Mais alors comment expliquer le mystère de l’attraction amoureuse, sorte de gravitation des corps, du désir et des sentiments? Comment décortiquer cette envie de rouler dans tous les sens vers l’autre, se s’en approcher au point de s’y coller serré, comme si un creux dans la toile des relations bouleversait toute notre physique personnelle?

Il n’y a peut-être pas à expliquer: seulement constater. On peut certes trouver des raisons. Si l’image corporelle d’une personne correspond à celle que l’on a en soi, le courant s’allume. Ce peut n’être que le visage, la voix, les gestes, pourvu qu’une certaine concordance s’établisse. Mais cela n’explique pas tout. On peut trouver des affinités intellectuelles sans que le désir ne se mettre de la partie. Il y a aussi des attractions très physiques, sans sentiment particulier.

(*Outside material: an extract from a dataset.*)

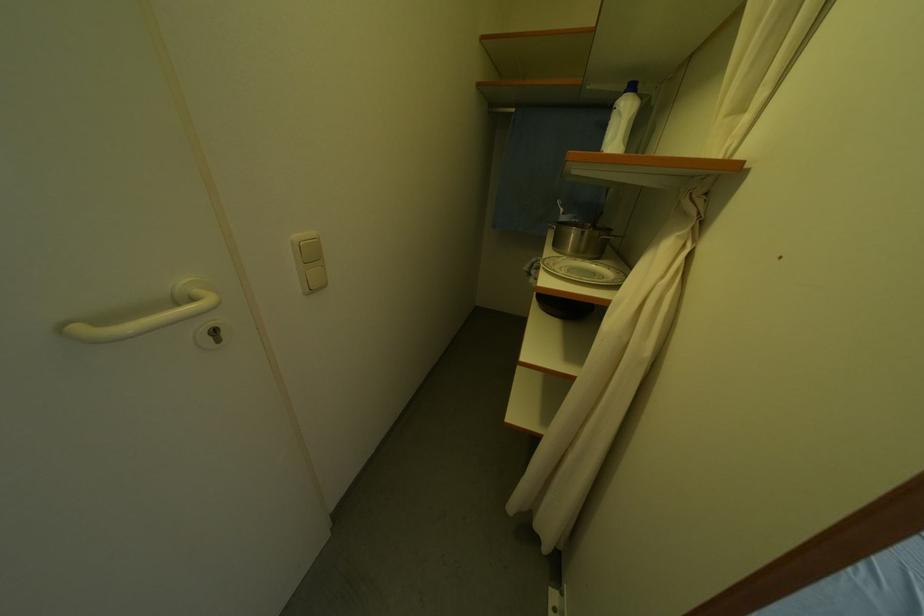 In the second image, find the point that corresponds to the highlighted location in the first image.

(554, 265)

La gravitation amoureuse est un mystère. C’est aussi un fait très inégalitaire. L’idée est de Pascal Bruckner. Dans «La plus belle histoire de attraction-.jpgl’amour», livre intéressant sur la relation d’amour à travers les âges mais véhiculant certains clichés, Bruckner décrit l’amour comme une préférence. Une personne obtient notre attention d’une manière telle que personne d’autre ne l’obtiendra (en principe). L’égalité serait de considérer tout le monde avec la même bienveillance. Mais l’amour échappe à cela. Nous préférons une personne à toutes les autres. La gravitation nous rapproche de cette personne précise et nous fait partager avec elle des moments, des activités, des discussions que nous n’aurons pas avec d’autres. L’amour est inégalitaire.

Cette attraction - et la gravitation qui en est la cause - ne peut vraiment s’expliquer. Mais elle se constate et se dit, simplement: «Je l’aime». Parfois c’est: «Je désire cette personne, elle me manque.»

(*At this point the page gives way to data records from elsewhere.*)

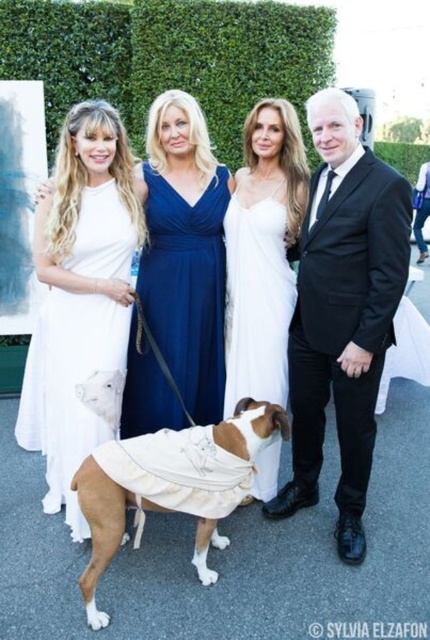 Question: Which object is positioned closest to the black satin suit at right?

Choices:
 (A) white satin dress at lower left
 (B) white textured coat at center
 (C) white satin dress at center

Answer: (C)

Question: Is blue satin dress at center bigger than white satin dress at center?

Choices:
 (A) no
 (B) yes

Answer: (B)

Question: Which point is farther to the camera?

Choices:
 (A) (263, 438)
 (B) (82, 540)

Answer: (B)

Question: Can you confirm if black satin suit at right is smaller than white satin dress at lower left?

Choices:
 (A) yes
 (B) no

Answer: (B)

Question: Estimate the real-world distances between objects in this image. Which object is closer to the black satin suit at right?

Choices:
 (A) white satin dress at lower left
 (B) white textured coat at center
 (C) white satin dress at center
 (D) blue satin dress at center

Answer: (C)

Question: Is blue satin dress at center further to the viewer compared to white satin dress at lower left?

Choices:
 (A) yes
 (B) no

Answer: (A)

Dans tous les cas nous pourrions dire: «Je suis entré en gravitation avec cette personne».


N’est-ce pas plaisant de comparer les rencontres amoureuses à des événements cosmiques? Dans l’idée de la gravitation le manque pourrait être considéré comme le fait de remonter le creux dans la toile plastique. Ce qui n’est pas aisé. En général, un corps qui se rapproche beaucoup aura tendance à fusionner avec l’autre. Mais imaginons ce qu’il advient si l’un des deux astres disparaît: l’autre reste piégé dans la mémoire de cette courbure. Son mouvement, mis en danse et concordance avec le mouvement de l’autre astre, est pris dans une trajectoire dont on ne devine que les ombres. On sait qu’il y a eu la présence d’un autre astre à cause du mouvement de celui qui est encore visible. Les physiciens savent bien mesurer les attractions fantômes.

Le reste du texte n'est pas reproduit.